» PROBLEM DESCRIPTION: Each line from the one containing "nezapomenutelným. Zjistěte, kdy" through the end of the entries below must be output exactly; no other line belongs.

» Stored items:
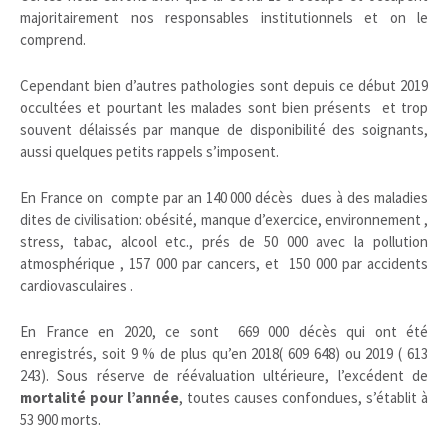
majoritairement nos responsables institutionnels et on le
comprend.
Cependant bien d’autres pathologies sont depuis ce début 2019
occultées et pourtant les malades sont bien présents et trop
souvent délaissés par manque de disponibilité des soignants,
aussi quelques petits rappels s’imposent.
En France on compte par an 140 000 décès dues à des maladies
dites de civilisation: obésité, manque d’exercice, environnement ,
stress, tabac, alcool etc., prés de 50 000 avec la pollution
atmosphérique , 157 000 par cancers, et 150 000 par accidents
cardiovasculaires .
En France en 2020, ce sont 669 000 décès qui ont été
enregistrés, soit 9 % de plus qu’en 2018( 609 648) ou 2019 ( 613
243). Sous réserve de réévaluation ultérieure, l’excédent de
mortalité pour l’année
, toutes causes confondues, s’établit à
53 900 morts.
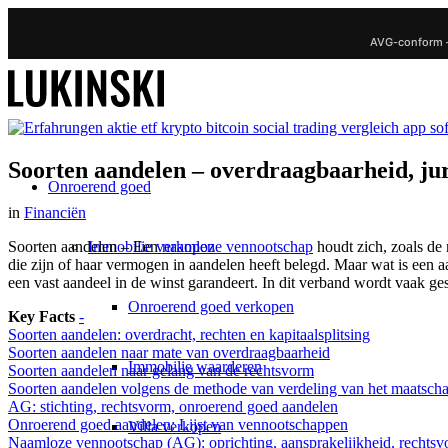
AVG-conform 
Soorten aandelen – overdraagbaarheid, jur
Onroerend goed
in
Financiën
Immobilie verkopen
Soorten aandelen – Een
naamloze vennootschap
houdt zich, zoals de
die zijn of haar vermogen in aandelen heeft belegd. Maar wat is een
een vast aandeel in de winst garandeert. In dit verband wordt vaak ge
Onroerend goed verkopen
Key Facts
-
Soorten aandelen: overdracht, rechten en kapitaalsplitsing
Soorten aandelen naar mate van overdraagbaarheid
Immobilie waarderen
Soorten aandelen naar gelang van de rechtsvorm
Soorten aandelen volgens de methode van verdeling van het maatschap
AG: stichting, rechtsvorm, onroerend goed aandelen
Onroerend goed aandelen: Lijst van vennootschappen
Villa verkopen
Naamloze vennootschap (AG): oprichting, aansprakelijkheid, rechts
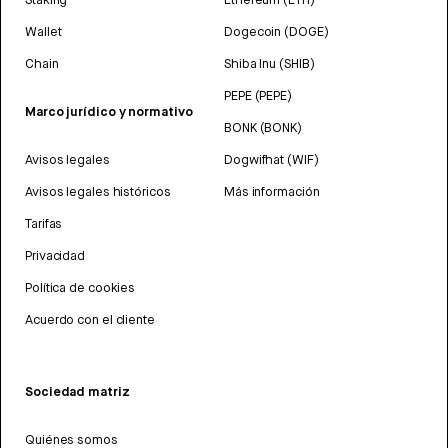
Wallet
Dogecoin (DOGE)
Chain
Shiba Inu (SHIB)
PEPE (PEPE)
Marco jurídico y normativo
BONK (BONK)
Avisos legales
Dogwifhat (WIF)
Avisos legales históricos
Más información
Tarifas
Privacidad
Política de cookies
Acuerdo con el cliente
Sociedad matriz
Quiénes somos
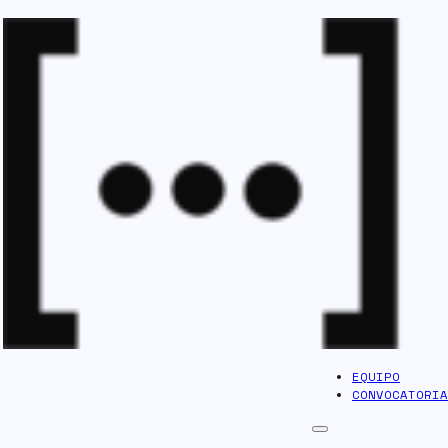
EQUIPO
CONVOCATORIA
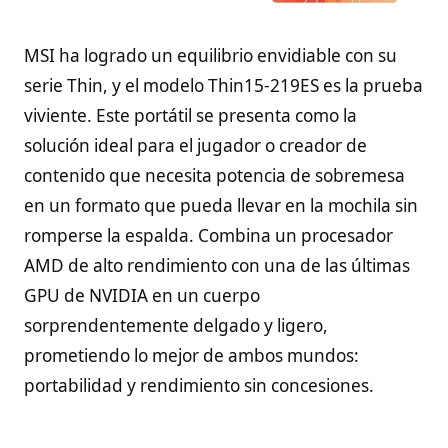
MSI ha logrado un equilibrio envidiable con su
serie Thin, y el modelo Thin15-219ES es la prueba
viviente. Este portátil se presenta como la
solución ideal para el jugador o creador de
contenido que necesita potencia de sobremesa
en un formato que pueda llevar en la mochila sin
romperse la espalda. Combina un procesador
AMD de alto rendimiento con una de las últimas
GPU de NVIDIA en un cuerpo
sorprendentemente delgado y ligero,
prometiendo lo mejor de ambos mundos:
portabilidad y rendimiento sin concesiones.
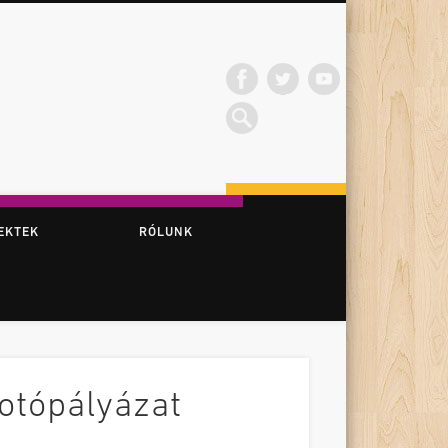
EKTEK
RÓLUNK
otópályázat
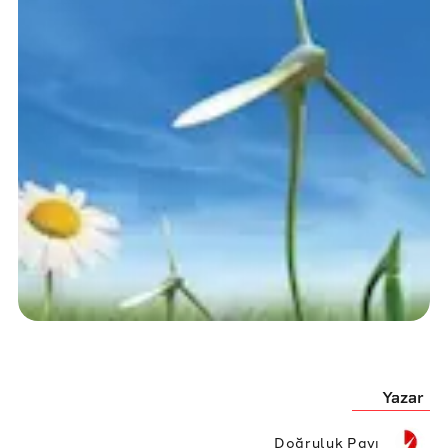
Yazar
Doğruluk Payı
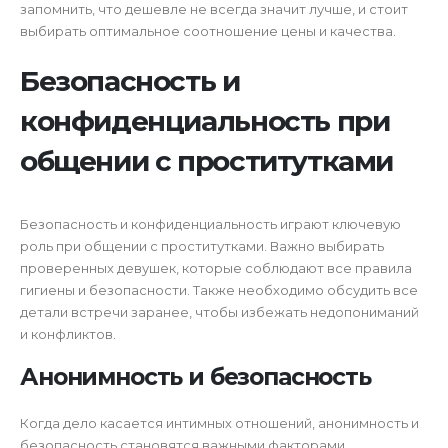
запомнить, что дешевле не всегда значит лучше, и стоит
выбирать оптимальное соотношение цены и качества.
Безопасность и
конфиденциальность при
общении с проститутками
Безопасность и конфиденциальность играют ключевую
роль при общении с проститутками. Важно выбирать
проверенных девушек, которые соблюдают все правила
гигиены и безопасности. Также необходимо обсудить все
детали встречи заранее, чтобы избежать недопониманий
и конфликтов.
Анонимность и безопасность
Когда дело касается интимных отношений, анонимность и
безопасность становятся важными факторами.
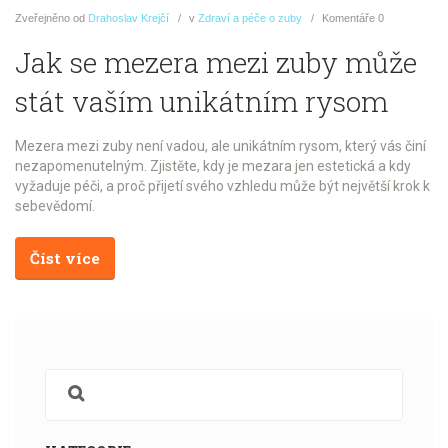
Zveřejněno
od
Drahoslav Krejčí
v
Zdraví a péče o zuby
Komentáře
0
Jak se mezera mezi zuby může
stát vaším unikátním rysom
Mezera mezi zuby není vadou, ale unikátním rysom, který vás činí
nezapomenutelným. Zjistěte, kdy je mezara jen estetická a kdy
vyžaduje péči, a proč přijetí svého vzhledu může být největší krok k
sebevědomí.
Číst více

» RESULT BELOW:
nezapomenutelným. Zjistěte, kdy je mezara jen estetická a kdy
vyžaduje péči, a proč přijetí svého vzhledu může být největší krok k
sebevědomí.
Číst více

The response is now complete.